Start of INFORMATION GIVEN

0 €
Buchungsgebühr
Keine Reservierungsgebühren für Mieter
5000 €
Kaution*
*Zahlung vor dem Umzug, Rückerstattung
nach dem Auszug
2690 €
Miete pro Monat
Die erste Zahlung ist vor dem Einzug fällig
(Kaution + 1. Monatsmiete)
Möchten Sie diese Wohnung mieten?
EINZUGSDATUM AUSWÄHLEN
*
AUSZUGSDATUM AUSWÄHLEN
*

End of INFORMATION GIVEN
Start of INFORMATION GIVEN

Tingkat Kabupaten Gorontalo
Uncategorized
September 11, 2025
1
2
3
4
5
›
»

End of INFORMATION GIVEN

■ WORK TO COMPLETE ■
Find all the lines containing "AUSWÄHLEN" in the material, then copy them.

■ ANSWER FOR THIS EXERCISE ■
EINZUGSDATUM AUSWÄHLEN
AUSZUGSDATUM AUSWÄHLEN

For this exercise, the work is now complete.